Anyway, I look forward to a fun year of cheering, rooting, and, of course, good-natured ribbing with my Yankee-loving friend Derek Dent. And from time to time, some of your favorite NEWS CENTER personalities may be chipping in their two cents worth and posting a pro-Red Sox blog or two. But for now, this is Teddy Ballgame saying, "Let's go Sox!", and remember what I taught you Nicholas, OK?

Opening Day at Yankee Stadium

What's it like for a Yankee fan to live in Red Sox nation? Derek Dent sounds off. Of course...we had to let Red Sox fans have their say...That's where Teddy Ballgame steps in! But first, THE EMPIRE!

When I moved here 8 years ago I had no idea how truly crazy the citizens of Red Sox nation were. It didn't take long to find out though. It started with my first trip to the local barber shop. I bounced out the door on a Saturday morning, wearing my Yankees cap as I have every Saturday for years. The sun was shining, the birds were singing and when I walked through the door there were 3 barbers on duty and two chairs open. Beautiful.
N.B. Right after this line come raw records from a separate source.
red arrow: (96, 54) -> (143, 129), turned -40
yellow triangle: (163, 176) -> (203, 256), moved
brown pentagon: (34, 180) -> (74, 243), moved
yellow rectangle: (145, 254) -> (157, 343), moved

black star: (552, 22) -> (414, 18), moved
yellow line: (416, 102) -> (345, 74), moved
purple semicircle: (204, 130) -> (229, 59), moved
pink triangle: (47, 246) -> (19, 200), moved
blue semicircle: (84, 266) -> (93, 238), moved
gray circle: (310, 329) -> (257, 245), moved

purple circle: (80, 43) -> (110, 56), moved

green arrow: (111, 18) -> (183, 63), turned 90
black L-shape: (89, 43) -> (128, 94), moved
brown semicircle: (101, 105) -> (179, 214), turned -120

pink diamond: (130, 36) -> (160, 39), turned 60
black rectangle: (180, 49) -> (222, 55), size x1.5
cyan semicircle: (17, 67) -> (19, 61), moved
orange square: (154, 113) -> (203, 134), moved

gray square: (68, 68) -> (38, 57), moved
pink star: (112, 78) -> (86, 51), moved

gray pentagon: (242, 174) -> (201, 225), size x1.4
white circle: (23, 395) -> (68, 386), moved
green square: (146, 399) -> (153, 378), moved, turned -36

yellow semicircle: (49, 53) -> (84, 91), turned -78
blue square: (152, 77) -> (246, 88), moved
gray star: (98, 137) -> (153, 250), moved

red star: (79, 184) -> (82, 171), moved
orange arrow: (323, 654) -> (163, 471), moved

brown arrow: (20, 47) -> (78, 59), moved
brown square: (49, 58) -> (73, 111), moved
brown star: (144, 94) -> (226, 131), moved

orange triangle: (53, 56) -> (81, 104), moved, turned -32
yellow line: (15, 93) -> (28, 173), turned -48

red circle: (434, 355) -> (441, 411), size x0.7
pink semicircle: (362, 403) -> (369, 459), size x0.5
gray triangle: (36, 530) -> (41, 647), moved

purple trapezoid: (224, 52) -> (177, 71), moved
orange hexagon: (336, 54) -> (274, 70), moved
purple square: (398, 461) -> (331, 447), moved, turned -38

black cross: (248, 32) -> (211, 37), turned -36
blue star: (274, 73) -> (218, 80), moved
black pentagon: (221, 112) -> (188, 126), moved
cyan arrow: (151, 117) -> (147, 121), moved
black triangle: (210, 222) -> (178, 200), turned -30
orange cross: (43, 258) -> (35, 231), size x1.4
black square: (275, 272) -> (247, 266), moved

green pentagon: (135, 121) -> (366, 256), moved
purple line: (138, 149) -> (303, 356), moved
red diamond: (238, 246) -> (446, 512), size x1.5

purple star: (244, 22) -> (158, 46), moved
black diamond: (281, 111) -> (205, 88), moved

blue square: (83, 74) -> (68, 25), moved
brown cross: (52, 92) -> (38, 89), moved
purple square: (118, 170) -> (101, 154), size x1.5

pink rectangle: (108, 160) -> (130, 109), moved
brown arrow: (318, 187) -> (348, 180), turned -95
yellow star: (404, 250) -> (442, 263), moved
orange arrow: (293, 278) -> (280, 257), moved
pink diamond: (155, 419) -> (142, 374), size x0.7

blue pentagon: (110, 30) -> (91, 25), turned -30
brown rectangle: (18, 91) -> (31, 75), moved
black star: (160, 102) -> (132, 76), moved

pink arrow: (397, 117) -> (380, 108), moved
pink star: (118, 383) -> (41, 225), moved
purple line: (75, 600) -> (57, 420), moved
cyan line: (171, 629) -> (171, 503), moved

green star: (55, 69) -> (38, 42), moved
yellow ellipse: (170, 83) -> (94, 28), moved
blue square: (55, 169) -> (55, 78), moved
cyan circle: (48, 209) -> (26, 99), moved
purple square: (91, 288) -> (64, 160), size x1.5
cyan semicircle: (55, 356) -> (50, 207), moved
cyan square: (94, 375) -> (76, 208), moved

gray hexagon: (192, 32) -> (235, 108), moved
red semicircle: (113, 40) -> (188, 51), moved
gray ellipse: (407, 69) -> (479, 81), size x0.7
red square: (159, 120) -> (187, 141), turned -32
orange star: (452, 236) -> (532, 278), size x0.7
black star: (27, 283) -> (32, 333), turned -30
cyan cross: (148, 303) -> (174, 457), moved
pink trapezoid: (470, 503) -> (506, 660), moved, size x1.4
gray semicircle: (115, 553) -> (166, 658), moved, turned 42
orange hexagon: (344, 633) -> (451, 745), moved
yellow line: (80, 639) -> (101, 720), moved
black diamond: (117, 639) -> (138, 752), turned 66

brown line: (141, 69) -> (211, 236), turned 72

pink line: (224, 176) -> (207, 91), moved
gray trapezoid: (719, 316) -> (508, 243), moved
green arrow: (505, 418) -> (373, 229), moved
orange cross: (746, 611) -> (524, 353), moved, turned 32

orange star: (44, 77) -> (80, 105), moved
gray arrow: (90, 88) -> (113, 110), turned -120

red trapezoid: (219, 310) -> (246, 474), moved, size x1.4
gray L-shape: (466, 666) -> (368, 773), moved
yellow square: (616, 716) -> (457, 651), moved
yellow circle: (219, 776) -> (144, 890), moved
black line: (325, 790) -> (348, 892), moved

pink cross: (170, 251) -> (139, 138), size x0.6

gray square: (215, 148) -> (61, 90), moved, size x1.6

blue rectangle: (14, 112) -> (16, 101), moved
I grabbed a chair and a paper and waited.

I felt a strange chill however when I began to look around at the decor. Ted Williams, Fenway Park, Red Sox pennants, Red Sox hats, Red Sox newspaper clippings....and in the middle of it all...three ticked off barbers.

The first barber left his empty chair and made a point of grabbing the paper next to me and walking to the back of the shop. No problem. He's on break, I figure. The next barber leaves his empty chair and heads to the back of the shop too, commenting to the remaining barber..."you believe this guy?...wears a Yankee hat to a Red Sox shop!" I tried to laugh it off but the bulging vein on the last barber's face told me I didn't want these guys anywhere near my head with scissors. I folded my paper and left. You're all crazy.

I go to the grocery store with my hat on and the 12 year old bagger sees the hat, smirks, puts the chips in the bag and then a 2 liter soda on top. Crazy.

The Patriots win the Super Bowl and bring the Lombardi Trophy to Portland. Fans fill Congress Street and what do you chant? "Yankees Suck!" You're just all crazy.

Over the course of this baseball season I will be using this blog to reassure Yankee fans that there is a rational voice in "the nation" and I'll do my best to keep you updated on the goings-on with America's baseball team. As for you Red Sox fans, I will also use this blog to point out just how crazy you truly are and take pleasure in enumerating (that means counting Red Sox fans) the many reasons why the Yankees...in fact... don't suck.

I can think of 26 right off the top of my head.